■ EXTRACTED MATERIAL:
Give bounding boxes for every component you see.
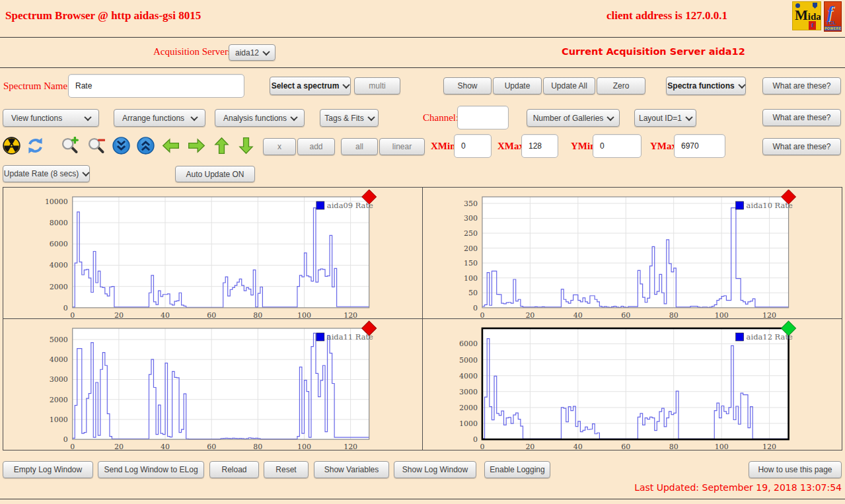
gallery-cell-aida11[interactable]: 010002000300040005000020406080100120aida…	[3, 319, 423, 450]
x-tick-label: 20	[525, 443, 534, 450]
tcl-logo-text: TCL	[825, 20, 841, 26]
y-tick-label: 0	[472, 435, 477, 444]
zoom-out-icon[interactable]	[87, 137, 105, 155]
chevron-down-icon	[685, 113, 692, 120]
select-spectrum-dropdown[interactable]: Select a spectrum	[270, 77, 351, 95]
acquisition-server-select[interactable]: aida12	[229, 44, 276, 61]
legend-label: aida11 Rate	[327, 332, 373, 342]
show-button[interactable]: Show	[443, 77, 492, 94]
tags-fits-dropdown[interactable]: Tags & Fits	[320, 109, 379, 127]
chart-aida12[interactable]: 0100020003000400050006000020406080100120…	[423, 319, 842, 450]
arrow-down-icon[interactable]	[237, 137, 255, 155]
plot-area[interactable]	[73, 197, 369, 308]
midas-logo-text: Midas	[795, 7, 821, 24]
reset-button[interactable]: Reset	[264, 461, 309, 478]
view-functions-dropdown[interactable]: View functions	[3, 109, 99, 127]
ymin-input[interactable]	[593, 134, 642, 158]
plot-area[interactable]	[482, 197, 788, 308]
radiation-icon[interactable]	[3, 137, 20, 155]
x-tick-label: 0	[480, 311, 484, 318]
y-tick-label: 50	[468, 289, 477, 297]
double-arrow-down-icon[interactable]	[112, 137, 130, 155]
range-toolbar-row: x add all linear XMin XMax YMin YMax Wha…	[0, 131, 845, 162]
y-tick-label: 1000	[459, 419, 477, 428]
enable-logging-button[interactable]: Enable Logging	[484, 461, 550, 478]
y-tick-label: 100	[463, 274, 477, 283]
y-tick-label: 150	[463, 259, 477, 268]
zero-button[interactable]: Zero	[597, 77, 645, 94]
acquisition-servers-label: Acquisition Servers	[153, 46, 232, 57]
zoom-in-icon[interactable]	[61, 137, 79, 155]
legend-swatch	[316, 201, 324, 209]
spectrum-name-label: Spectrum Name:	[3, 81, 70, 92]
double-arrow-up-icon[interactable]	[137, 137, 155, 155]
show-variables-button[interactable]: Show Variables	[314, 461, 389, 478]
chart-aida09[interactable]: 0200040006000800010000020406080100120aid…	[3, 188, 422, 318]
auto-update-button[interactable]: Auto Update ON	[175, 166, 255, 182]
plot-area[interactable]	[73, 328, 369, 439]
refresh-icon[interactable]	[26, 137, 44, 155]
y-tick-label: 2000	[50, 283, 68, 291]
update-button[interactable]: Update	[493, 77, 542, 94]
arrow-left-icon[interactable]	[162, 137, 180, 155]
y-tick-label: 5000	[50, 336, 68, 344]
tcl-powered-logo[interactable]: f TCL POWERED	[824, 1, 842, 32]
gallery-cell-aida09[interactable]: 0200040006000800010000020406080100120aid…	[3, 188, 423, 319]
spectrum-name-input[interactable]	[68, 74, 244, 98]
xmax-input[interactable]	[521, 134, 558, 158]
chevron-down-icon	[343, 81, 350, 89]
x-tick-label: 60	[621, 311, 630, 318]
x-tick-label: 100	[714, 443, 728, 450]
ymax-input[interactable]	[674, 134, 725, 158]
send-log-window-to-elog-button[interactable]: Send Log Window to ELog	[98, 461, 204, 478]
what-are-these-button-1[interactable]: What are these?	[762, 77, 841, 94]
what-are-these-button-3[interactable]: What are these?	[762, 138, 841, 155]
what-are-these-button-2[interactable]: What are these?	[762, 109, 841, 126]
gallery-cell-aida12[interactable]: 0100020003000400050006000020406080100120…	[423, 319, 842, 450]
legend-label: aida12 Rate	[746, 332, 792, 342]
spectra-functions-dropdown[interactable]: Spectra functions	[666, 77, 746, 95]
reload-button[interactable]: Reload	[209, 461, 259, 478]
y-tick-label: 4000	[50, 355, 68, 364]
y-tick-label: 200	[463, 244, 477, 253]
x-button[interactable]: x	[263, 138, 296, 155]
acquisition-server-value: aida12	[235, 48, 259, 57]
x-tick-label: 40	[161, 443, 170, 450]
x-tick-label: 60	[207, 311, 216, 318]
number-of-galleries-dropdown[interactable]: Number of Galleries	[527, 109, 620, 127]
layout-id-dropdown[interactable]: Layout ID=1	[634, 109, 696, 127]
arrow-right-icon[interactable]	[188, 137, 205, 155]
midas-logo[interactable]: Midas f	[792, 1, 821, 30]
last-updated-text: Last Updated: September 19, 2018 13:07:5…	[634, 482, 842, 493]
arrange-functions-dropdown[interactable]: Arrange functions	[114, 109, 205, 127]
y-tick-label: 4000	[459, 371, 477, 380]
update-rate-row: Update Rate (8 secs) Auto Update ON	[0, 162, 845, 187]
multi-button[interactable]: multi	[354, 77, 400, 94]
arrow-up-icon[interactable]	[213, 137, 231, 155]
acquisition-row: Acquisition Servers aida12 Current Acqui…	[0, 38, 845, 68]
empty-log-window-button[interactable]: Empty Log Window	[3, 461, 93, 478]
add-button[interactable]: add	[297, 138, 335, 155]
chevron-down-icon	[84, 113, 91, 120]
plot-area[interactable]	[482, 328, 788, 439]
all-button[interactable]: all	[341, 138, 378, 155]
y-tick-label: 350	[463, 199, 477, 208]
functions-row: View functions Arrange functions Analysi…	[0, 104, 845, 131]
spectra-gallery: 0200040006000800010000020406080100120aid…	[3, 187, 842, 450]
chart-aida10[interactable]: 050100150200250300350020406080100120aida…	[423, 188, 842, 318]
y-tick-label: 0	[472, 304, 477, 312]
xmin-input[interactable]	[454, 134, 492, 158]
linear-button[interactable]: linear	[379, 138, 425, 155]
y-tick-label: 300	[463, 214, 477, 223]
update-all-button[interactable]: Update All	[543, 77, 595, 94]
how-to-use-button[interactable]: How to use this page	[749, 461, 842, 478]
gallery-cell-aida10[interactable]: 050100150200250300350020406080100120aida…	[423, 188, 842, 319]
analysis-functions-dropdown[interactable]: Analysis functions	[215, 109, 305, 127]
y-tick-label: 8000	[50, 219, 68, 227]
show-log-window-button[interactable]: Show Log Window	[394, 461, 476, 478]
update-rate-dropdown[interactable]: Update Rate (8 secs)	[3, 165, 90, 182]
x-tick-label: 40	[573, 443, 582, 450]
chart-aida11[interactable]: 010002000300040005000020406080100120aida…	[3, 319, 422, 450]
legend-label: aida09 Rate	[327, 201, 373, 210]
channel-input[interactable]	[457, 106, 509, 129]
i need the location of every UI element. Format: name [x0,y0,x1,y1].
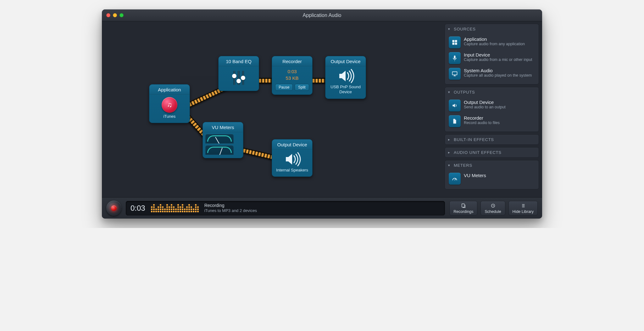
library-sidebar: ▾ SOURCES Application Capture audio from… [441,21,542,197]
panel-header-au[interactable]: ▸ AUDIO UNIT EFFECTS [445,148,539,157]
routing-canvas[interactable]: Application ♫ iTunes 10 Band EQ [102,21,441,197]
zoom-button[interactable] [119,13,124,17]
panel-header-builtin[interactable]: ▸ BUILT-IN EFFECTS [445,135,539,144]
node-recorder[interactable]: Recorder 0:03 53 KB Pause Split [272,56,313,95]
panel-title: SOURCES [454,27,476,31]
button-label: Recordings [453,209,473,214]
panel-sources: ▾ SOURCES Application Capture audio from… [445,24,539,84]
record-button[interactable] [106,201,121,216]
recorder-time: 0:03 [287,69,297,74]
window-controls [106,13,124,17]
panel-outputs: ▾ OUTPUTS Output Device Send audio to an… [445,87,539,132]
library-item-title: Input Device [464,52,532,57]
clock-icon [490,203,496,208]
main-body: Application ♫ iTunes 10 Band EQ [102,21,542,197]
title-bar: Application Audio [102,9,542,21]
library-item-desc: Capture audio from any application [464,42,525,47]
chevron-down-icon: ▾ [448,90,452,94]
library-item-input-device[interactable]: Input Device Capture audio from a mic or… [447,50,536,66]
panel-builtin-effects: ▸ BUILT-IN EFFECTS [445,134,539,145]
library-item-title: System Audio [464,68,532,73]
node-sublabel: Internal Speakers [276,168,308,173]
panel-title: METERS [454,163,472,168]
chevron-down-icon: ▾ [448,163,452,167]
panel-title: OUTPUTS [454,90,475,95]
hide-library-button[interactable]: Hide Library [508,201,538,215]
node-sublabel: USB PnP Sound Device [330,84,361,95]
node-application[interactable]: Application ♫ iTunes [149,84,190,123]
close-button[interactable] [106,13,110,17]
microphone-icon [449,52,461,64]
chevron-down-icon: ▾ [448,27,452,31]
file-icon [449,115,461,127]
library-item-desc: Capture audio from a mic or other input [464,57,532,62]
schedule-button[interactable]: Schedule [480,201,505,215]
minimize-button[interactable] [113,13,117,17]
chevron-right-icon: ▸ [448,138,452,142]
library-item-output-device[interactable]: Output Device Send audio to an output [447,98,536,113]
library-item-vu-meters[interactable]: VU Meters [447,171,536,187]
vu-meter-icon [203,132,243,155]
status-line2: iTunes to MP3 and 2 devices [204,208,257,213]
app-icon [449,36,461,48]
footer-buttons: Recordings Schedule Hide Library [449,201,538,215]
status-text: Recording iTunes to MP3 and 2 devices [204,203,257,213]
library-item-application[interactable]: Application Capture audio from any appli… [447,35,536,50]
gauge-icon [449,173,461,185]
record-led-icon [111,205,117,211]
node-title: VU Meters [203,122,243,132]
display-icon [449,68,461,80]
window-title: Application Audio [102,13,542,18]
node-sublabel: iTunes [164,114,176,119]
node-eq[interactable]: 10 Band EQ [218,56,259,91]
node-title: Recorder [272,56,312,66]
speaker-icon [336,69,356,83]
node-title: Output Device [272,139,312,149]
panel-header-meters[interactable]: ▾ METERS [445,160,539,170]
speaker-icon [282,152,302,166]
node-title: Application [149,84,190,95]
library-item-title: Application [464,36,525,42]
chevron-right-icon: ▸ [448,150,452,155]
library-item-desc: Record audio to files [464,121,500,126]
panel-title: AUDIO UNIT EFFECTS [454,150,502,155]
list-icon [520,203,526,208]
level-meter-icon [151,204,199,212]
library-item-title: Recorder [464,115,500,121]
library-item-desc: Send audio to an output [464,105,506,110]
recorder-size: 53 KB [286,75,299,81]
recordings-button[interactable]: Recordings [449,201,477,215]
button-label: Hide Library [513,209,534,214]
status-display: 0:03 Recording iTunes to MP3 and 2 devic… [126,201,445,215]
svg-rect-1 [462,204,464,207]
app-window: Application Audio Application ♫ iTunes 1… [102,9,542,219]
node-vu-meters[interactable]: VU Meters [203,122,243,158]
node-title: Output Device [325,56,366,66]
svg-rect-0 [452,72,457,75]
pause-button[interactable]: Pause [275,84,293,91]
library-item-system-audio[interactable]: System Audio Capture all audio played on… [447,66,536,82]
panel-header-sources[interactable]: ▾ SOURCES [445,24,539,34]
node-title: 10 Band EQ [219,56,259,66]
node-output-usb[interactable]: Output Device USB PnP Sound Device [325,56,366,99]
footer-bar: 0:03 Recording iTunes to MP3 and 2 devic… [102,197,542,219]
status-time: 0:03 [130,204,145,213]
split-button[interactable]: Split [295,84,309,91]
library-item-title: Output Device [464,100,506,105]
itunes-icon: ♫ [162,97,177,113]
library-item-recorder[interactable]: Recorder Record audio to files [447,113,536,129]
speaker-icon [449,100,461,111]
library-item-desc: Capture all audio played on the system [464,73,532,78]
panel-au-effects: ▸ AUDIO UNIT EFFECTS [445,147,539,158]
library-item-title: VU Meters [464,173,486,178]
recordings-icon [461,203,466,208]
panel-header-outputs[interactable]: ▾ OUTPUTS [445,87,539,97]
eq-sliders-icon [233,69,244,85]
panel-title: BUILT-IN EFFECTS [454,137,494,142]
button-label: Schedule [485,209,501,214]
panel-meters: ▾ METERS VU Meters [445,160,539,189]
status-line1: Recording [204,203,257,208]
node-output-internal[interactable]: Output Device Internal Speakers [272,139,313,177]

■ WHAT IS EXPECTED:
Set aside each line above that includes the string "plot" and report it.

■ ANSWER SPACE:
plot-area[interactable]	[73, 197, 369, 308]
plot-area[interactable]	[482, 197, 788, 308]
plot-area[interactable]	[73, 328, 369, 439]
plot-area[interactable]	[482, 328, 788, 439]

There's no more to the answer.